On April 27, 2018, the New York Department of Financial Services (DFS) and its Superintendent, Maria T. Vullo, announced that DFS had updated its proposed regulation on life insurance and annuity suitability to require a “best interest” standard for those licensed to sell life insurance and annuity products. See the first amendment to 11 N.Y.C.R.R. 224 (Insurance Regulation 187) linked here. https://www.dfs.ny.gov/insurance/r_prop/rp187a1text.pdf 
The updated standard is intended to protect consumers from receiving conflicted advice from agents, brokers or insurers. The proposal requires insurers to establish standards and procedures with respect to solicitation of life insurance and annuity contracts issued in New York to assure that any sales transaction with respect to such policies is in the best interest of the proposed policyholder and fully addresses the insurance needs and financial objectives of the proposed policyholder at the time of the transaction. The standard will apply to any life insurance or annuity product, whether in the context of retirement planning or when recommendations are made to consumers prior to the sale of an insurance product or after the sale but during the servicing of the product for the consumer.

What is “Bests Interests”
“Best interests” is defined in the proposed regulation as a product “in furtherance of a consumer’s needs and objectives made with the care, skill, prudence and diligence necessary.” Interests of the insurance agent, broker or insurer or any other party other than the consumer shall not be considered in any aspect of the sales transaction. Insurance carriers are also expected to develop and maintain procedures to prevent financial exploitation of consumers.

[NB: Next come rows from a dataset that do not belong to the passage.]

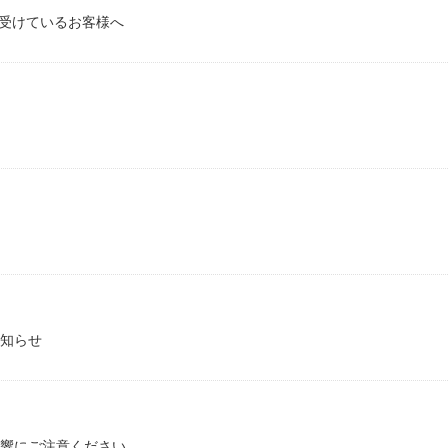
を受けているお客様へ
知らせ
響にご注意ください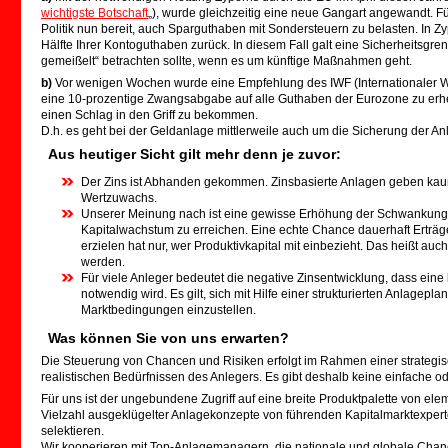
wichtigste Botschaft
„), wurde gleichzeitig eine neue Gangart angewandt. F
Politik nun bereit, auch Sparguthaben mit Sondersteuern zu belasten. In Zy
Hälfte Ihrer Kontoguthaben zurück. In diesem Fall galt eine Sicherheitsgre
gemeißelt“ betrachten sollte, wenn es um künftige Maßnahmen geht.
b)
Vor wenigen Wochen wurde eine Empfehlung des IWF (Internationaler Wä
eine 10-prozentige Zwangsabgabe auf alle Guthaben der Eurozone zu erhe
einen Schlag in den Griff zu bekommen.
D.h. es geht bei der Geldanlage mittlerweile auch um die Sicherung der Anl
Aus heutiger Sicht gilt mehr denn je zuvor:
Der Zins ist Abhanden gekommen. Zinsbasierte Anlagen geben kaum
Wertzuwachs.
Unserer Meinung nach ist eine gewisse Erhöhung der Schwankungs
Kapitalwachstum zu erreichen. Eine echte Chance dauerhaft Erträ
erzielen hat nur, wer Produktivkapital mit einbezieht. Das heißt auch 
werden.
Für viele Anleger bedeutet die negative Zinsentwicklung, dass eine
notwendig wird. Es gilt, sich mit Hilfe einer strukturierten Anlageplan
Marktbedingungen einzustellen.
Was können Sie von uns erwarten?
Die Steuerung von Chancen und Risiken erfolgt im Rahmen einer strategi
realistischen Bedürfnissen des Anlegers. Es gibt deshalb keine einfache od
Für uns ist der ungebundene Zugriff auf eine breite Produktpalette von el
Vielzahl ausgeklügelter Anlagekonzepte von führenden Kapitalmarktexperte
selektieren.
Wir kooperieren mit Top-Anlagemanagern, die nationale und globale Chanc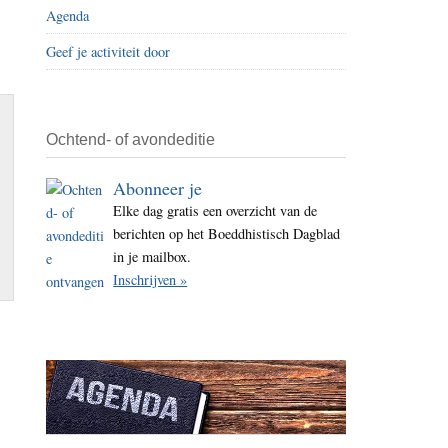
Agenda
i
t
Geef je activiteit door
e
Ochtend- of avondeditie
Abonneer je
Elke dag gratis een overzicht van de
berichten op het Boeddhistisch Dagblad
in je mailbox.
Inschrijven »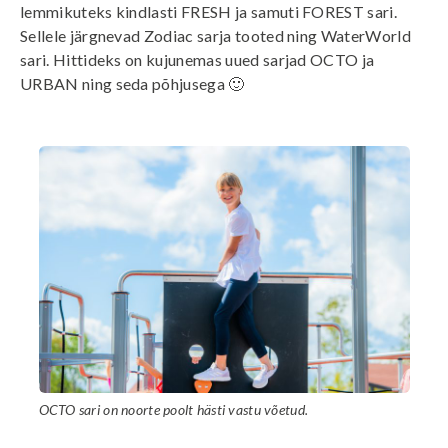
lemmikuteks kindlasti FRESH ja samuti FOREST sari.
Sellele järgnevad Zodiac sarja tooted ning WaterWorld
sari. Hittideks on kujunemas uued sarjad OCTO ja
URBAN ning seda põhjusega 🙂
OCTO sari on noorte poolt hästi vastu võetud.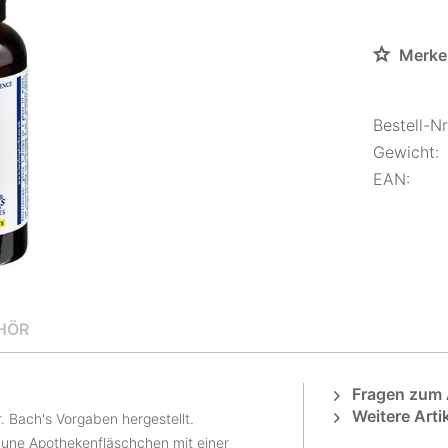
Merke
Bestell-Nr.
Gewicht:
EAN:
HÖR
Fragen zum A
Weitere Arti
 Bach's Vorgaben hergestellt.
aune Apothekenfläschchen mit einer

The Superintendent’s Authority
The regulation is premised upon the Superintendent’s authority to regulate trade practices in the business of insurance, to protect acts or practices that are unfair or deceptive and in furtherance of provisions of the insurance law which establish standards of conduct for insurance agents and brokers, including those requiring that insurance professionals must act in a competent and trustworthy manner. See Insurance Law Sections 2103, 2104, 2110, 2123 and 2208. The law also applies to insurers whose products are sold by these insurance professionals. See Insurance Law Section 4226 which establishes standards of conduct for insurers.

Exemptions
There are exemptions from application of the amended rules for: direct response solicitations, i.e., policies purchased where the application is solicited and received in response to a generalized offer by the insurer by mail or under other methods without producer involvement and where no recommendations are made. A policy used to fund the following are also exempted:

  • an employee pension or welfare benefit plan covered by ERISA;
  • a plan described by the IRS in Sections 401AK 43B, 408K or 408P (if established and maintained by an employer, i.e., certain pension plans);
  • a government or church plan defined in IRC Section 414;
  • a government or church welfare benefit plan, or deferred compensation plan of a state or local government or tax exempt organization under IRC Section 457;
  • a non-qualified deferred compensation arrangement established or maintained by an employer or plan sponsor or a settlement or assumption of liabilities associated with personal injury litigation or any dispute or claims resolution process (i.e., structured settlement annuities);
  • terminated employee pension plans or assumed liability of certain segments of ongoing plans, such as for terminated vested participants, or existing accrued benefits for currently active participants;
  • a corporate or bank owned policy authorized under New York Insurance Law Section 3205(d) where all benefits under the policy are payable to the corporate or bank policy owner;
  • any credit life insurance contract as defined at New York Insurance Regulation 27A sold on a group basis; or
  • any life settlement contract as defined in Article 78 of the Insurance Law.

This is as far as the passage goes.